When we look at the history of filling up of water bodies, and that includes rivers like the Turag, one finds a pattern that is followed by realtors. They seldom act alone. Countless reports have emerged in media about how adept they are at skirting the legal system and “managing” enough leverage among both the custodians of water bodies and enforcers of the law to effectively kill canals and rivers.

Last year, this paper ran a story on the Turag River which outlined the systematic destruction of Turag starting from the year 2009. Once a mighty river, touted as one of the key rivers that supplies water to the city, has been witness to relentless encroachment by land grabbers who have filled up major chunks of the river and turned them into theme parks, housing estates, industries, etc.

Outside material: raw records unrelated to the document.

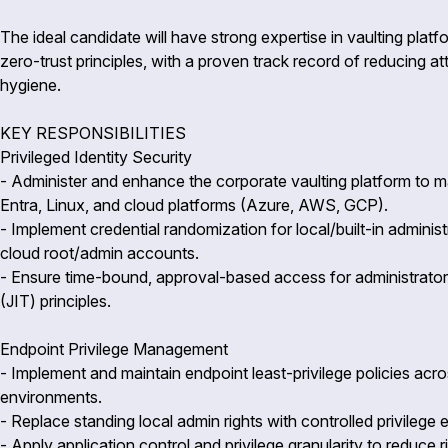
The ideal candidate will have strong expertise in vaulting pla
zero-trust principles, with a proven track record of reducing a
hygiene.
KEY RESPONSIBILITIES
Privileged Identity Security
- Administer and enhance the corporate vaulting platform to m
Entra, Linux, and cloud platforms (Azure, AWS, GCP).
- Implement credential randomization for local/built-in admini
cloud root/admin accounts.
- Ensure time-bound, approval-based access for administrators 
(JIT) principles.
Endpoint Privilege Management
- Implement and maintain endpoint least-privilege policies a
environments.
- Replace standing local admin rights with controlled privilege
- Apply application control and privilege granularity to reduc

What we have lost in the process is supply of freshwater for human consumption and agriculture, fish resources, marine ecology and waterfront. Land grabbing has flourished unabated without giving two hoots to a 2009 landmark High Court judgment that had delineated detailed measures on how ailing rivers may be recovered on five rivers feeding Dhaka , viz. Buriganga, Balu, Turag, Sitalakkhya and Dhaleshwari.

While the mighty Turag has fallen prey to land grabbers in a big way, we have managed to kill the Sitalakkhya with the dumping of untreated toxic industrial discharge. The water of the Sitalakkhya is as black as that of Buriganga, which until very recently was home to the leather industry at Hazaribagh. Going by recent news, we understand that not all factories have relocated to the new leather estate in Savar and the dumping of toxic material continues there. While a major chunk of tanneries have moved, there are other factories in the vicinity that follow the same custom of discharging untreated chemical waste into the river. Amid much fanfare, the tanneries were moved to the leather estate. There too problems persist. Land had been allocated, but the problems associated with who would bear what portion of cost of the central effluent plant (CETP) were allowed to fester whilst many units went into production. So, while Buriganga may see a revival of sorts somewhere down the years, it appears that the Dhaleshwari is now going downhill.

It does not matter which river or canal we highlight in media, the bottom line is that we have a DAP that is not followed by authorities. We have various agencies which have proven themselves to be utterly inept, toothless and powerless in the face of land-grabbing companies which are backed by serious political clout. We have seen that public outrage and outcry mean little to anyone in office and that laws are there to adorn the books but not be implemented. We live in a system that is built around powerful vested interests where profit is king and where the environment and people’s collective voice do not count.